# ASSIGNMENT
Please copy every record below exactly and leave out the pictures.

---------- SUPPLIED MATERIAL ----------

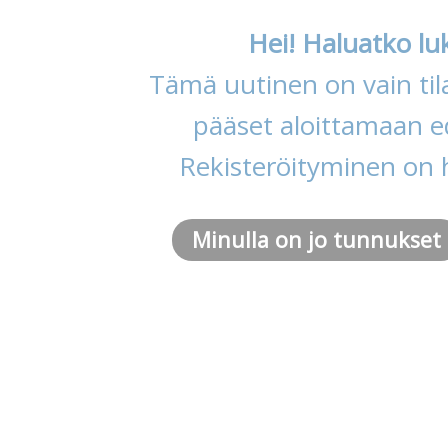
Hei! Haluatko lu
Tämä uutinen on vain tila
pääset aloittamaan ed
Rekisteröityminen on 
Minulla on jo tunnukset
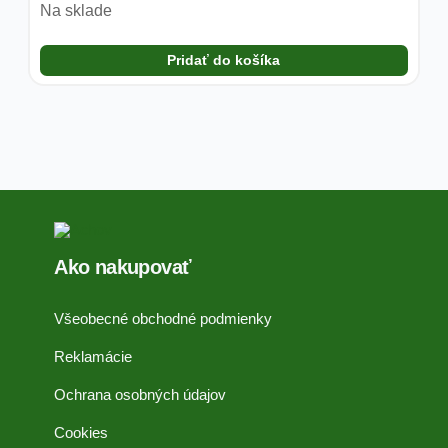
Na sklade
Pridať do košíka
Ako nakupovať
Všeobecné obchodné podmienky
Reklamácie
Ochrana osobných údajov
Cookies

----------

# SOLUTION BELOW
Hei! Haluatko lu
Tämä uutinen on vain tila
pääset aloittamaan ed
Rekisteröityminen on 
Minulla on jo tunnukset
Na sklade
Pridať do košíka
Ako nakupovať
Všeobecné obchodné podmienky
Reklamácie
Ochrana osobných údajov
Cookies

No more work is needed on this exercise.